Showing posts with label LEGO. Show all posts
Showing posts with label LEGO. Show all posts

02 July 2013

Massive LEGO Colosseum and Arch of Constantine

My mind hurts thinking about the instruction book you'd have to write for this one, but it is quite the nerdtastic feast! All hail builder Ryan McNaught, who built this for the University of Sydney using over 200,000 blocks! See more over at Gizmodo.





09 June 2012

Lego Göbekli Tepe

This brilliant model of the ancient neolithic shrine at Göbekli Tepe, Turkey is by someone named Carl. Nice work, Carl! Via Archaeosoup productions (Twitter / Facebook).

Today's battle cry: Occupy Archaeology... with LEGO!!!!!!!

29 April 2012

Lego Terracotta Army: in Chalk

A LEGO terracotta army somehow got buried in Sarasota, Florida. It was excavated in November by Dutch street artist Leon Keer.

Here's a couple 'making of' clips that explain the epic trompe l'œil. It's the latest part of the evolving mythos of mysterious giant Lego maker Ego Leonard. Check out how crazy it looks from any other angle!






11 December 2010

A Working Lego Model of the Antikythera Mechanism

Holy crap. From Small Mammal (via Boing Boing), a functional replica of the Antikythera Mechanism MADE OF LEGOS:
This is a 2000-year-old analog computing device reconstructed out of Lego. It predicts solar and lunar eclipses, accurate to within two hours — all using plastic gears. Andy Carol, its designer, builds mechanical computers out of Lego as a hobby. He made this device basically because Adam Rutherford, an editor and producer at Nature, dared him to. When Adam heard that Andy had actually built the device, he called me and said, “Well, clearly we have to make some sort of film about this thing now.”
So they did, and here it is. This makes me jump up and down and shake around with delight.

The Antikythera Mechanism in Lego from Small Mammal on Vimeo.

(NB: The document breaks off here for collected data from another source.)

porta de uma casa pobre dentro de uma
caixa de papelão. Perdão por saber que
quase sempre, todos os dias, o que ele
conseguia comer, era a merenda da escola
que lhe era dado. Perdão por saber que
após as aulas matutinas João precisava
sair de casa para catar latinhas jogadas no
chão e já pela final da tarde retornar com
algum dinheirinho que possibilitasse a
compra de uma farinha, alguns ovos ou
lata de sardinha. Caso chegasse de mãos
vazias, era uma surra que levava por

Andy Carol also made a working model of Charles Babbage's Difference Engine, probably the most complex analog computer since the Antikythera Mechanism! Of course, the real thing looks totally different (by which I mean ugly):























The story of the device itself is amazing - discovered in a shipwreck by sponge divers in 1901, it remained a more or less a mystery for decades. Everyone knew it was a sophisticated machine but the thing was in such bad shape that no one could do much with it. (Besides speculate about the influence of ancient astronauts, as the "History" channel is wont to do.) The advent of high-tech x-ray scanners, however, unlocked the device's mysteries, as this video from Nature reports:


I think Michael Wright's model of the device gives a great sense of how the device actually looked and functioned:



I have to put in a plug here for my pet project, "archaeological optimism". Most of the news coverage of the device portrays it something out of time. Like this headline from an io9 story on the device: "Advanced imaging reveals a computer 1,500 years ahead of its time". Bullshit! It was exactly appropriate for its time because that was the time when it was made. Greek scientists had the capacity to create complex mechanical calculators, and did. No need to drag them out of their place.

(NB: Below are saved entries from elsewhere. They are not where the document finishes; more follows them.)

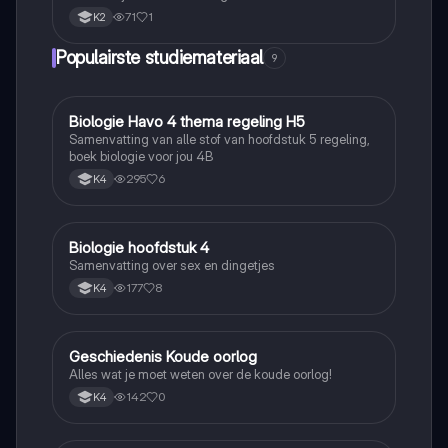
71
1
K2
Populairste studiemateriaal
9
Biologie Havo 4 thema regeling H5
Biologie
Samenvatting van alle stof van hoofdstuk 5 regeling,
boek biologie voor jou 4B
295
6
K4
Biologie hoofdstuk 4
Biologie
Samenvatting over sex en dingetjes
177
8
K4
Geschiedenis Koude oorlog
Geschiedenis
Alles wat je moet weten over de koude oorlog!
142
0
K4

The 'device out of time' trope is just the arrogance of the present, thinking that we are the culmination of all of history so far. Bullshit. Time and civilization does not have an end point or a state that is 'better' than another. That attitude becomes an excuse for belittling the genius of our forebears by painting their greatest accomplishments as something abnormal, instead of granting them an equal moral status to us.

24 November 2009

Conservation with LEGO

This was posted on Boing Boing last year. It’s still awesome. My architect friends will no doubt be busy revising their opinions on suitable material for patching ancient walls.


Jan Vormann

A full gallery of interventions is here!

07 April 2009

Lego Archaeology by Carly Whelan

I've never met Carly Whelan, but she's already made me a very happy man with this Flickr photoset. Painstaking accuracy? Check. Runaway cuteness? Double check.

"Test Pit":
"The Site":
Love the stratigraphic profile!
"Survey"

"Screening":

"Burial":
More here!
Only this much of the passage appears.